For one night only, Brazilian card virtuoso Bernardo Sedlacek will take the table at Doolan’s personal invitation, bringing with him a résumé that stretches across nearly 40 countries and into the orbit of modern magic’s biggest names. Sedlacek has fooled audiences — and notably the hosts of Penn & Teller: Fool Us — and has worked behind the scenes as a consultant to David Blaine on projects with National Geographic. In 2023, he earned the Milbourne Christopher Award for Close-Up Magic, one of the field’s highest honors.
But in Windham, the stakes are different.
“This is a proof of concept,” Doolan said, speaking between shows at a venue that has quietly amassed 542 performances and a No. 1 ranking on TripAdvisor for the area. “If this works, it opens the door to something bigger.”
Bigger, in this case, means a new chapter for Magic On Main — a larger venue, longer residencies, and a rotating cast of elite performers who could spend a week in the mountains instead of a night passing through Manhattan. For a town better known for ski runs and summer rentals, it’s an ambitious pitch: that world-class magic might take root here, not as a novelty, but as a fixture.
Doolan himself is no stranger to reinvention. He arrived in Windham in 1998 from the Bronx, leaving behind a career as a prosecutor and trial lawyer for one that relies on a different kind of persuasion. “Either way,” he jokes, “I lie for a living.” The line lands, but it also hints at the throughline — a lifelong obsession with sleight of hand, particularly card magic, which he calls his favorite discipline.
It’s also what drew him to Sedlacek.
Trained in the rigorous traditions of the Spanish school of card magic — a style known for its technical precision and deceptive elegance — Sedlacek represents, in Doolan’s estimation, the next wave. “He is the future of card magic,” Doolan said plainly.
Sedlacek, for his part, seems eager to test that future in an unlikely corner of Greene County.
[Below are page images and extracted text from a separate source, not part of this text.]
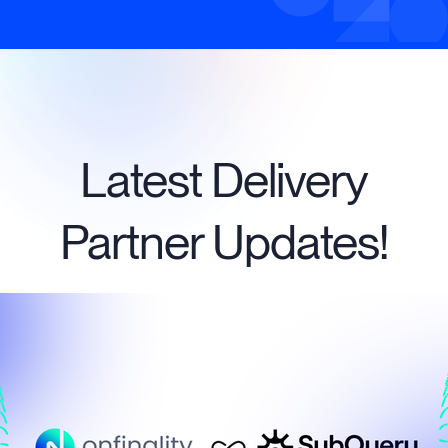
Latest Delivery
Partner Updates!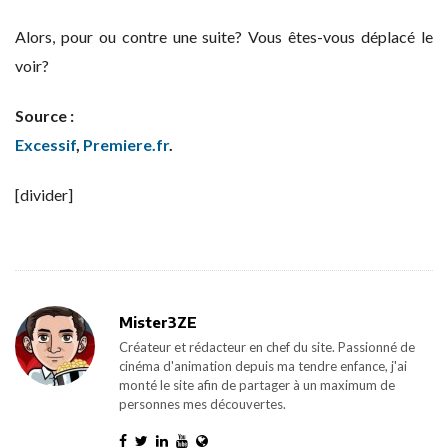
Alors, pour ou contre une suite? Vous êtes-vous déplacé le
voir?
Source :
Excessif
,
Premiere.fr
.
[divider]
Mister3ZE
Créateur et rédacteur en chef du site. Passionné de
cinéma d'animation depuis ma tendre enfance, j'ai
monté le site afin de partager à un maximum de
personnes mes découvertes.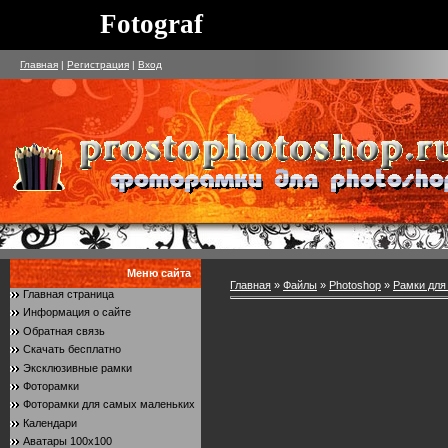
Fotograf
Главная
|
Регистрация
|
Вход
Меню сайта
Главная
»
Файлы
»
Photoshop
»
Рамки для
Главная страница
Информация о сайте
Обратная связь
Скачать бесплатно
Эксклюзивные рамки
Фоторамки
Фоторамки для самых маленьких
Календари
Аватары 100x100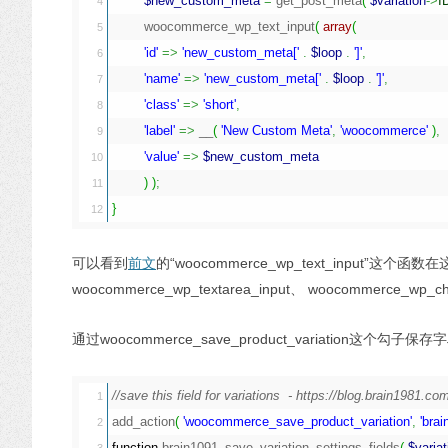
$new_custom_meta
=
 get_post_meta
(
$variation
->
I
4

	woocommerce_wp_text_input
(
array
(
5

'id'
=>
'new_custom_meta['
.
$loop
.
']'
,
6

'name'
=>
'new_custom_meta['
.
$loop
.
']'
,
7

'class'
=>
'short'
,
8

'label'
=>
 __
(
'New Custom Meta'
,
'woocommerce'
)
,
9

'value'
=>
$new_custom_meta
10

)
)
;
11

}
可以看到
前文
的“woocommerce_wp_text_input”这个函
woocommerce_wp_textarea_input、 woocommer
通过woocommerce_save_product_variation这个勾子保
//save this field for variations  - https://blog.brain1981.co
1

add_action
(
'woocommerce_save_product_variation'
,
'bra
2

function
 brain1091_save_variation_settings_fields
(
$variat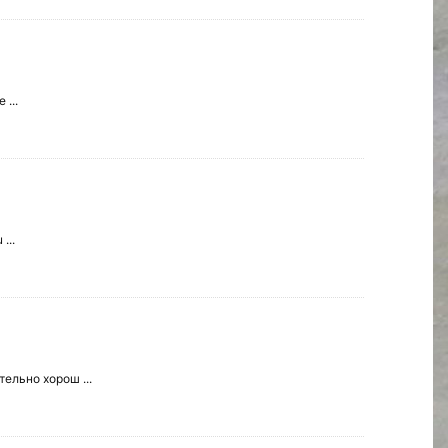
 ...
...
ельно хорош ...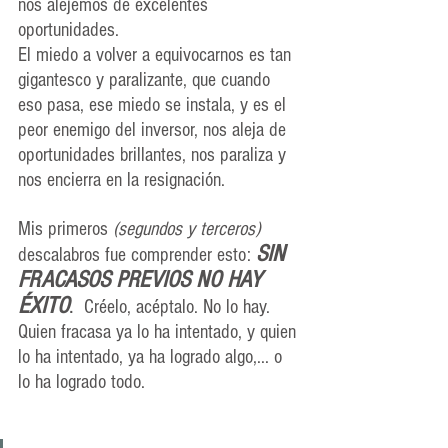
nos alejemos de excelentes 
oportunidades. 
El miedo a volver a equivocarnos es tan 
gigantesco y paralizante, que cuando 
eso pasa, ese miedo se instala, y es el 
peor enemigo del inversor, nos aleja de 
oportunidades brillantes, nos paraliza y 
nos encierra en la resignación.
Mis primeros 
(segundos y terceros)
SIN 
descalabros fue comprender esto: 
FRACASOS PREVIOS NO HAY 
ÉXITO
.
  Créelo, acéptalo. No lo hay.  
Quien fracasa ya lo ha intentado, y quien 
lo ha intentado, ya ha logrado algo,... o 
lo ha logrado todo.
Asked about performing in the Catskills, he offered a simple reply: he is “excited to be there.”
The show itself will be as intimate as anything Magic On Main has staged — a single 7 p.m. performance, limited seating, no walk-ins. Tickets are set at $100, reservations required, the kind of scarcity that has become part of the venue’s quiet appeal.
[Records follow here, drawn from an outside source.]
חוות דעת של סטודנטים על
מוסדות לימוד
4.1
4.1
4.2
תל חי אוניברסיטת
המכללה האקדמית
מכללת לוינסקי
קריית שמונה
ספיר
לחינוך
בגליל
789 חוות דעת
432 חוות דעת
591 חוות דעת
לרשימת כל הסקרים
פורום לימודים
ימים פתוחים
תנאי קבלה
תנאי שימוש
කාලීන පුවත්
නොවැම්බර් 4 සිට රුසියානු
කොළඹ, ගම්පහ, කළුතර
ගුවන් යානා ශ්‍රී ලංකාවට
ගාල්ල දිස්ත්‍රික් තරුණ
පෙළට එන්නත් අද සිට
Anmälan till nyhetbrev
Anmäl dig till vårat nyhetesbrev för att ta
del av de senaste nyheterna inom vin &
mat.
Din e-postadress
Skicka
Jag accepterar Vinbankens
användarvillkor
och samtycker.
And that may be the real trick.
In an era of infinite content and endless screens, Doolan has built something deliberately finite — a room, a table, a deck of cards, and a handful of witnesses. For one night, at least, that formula will be pushed to its limits by a magician who has fooled millions elsewhere.
If it works, Windham may find itself holding more than just a good hand.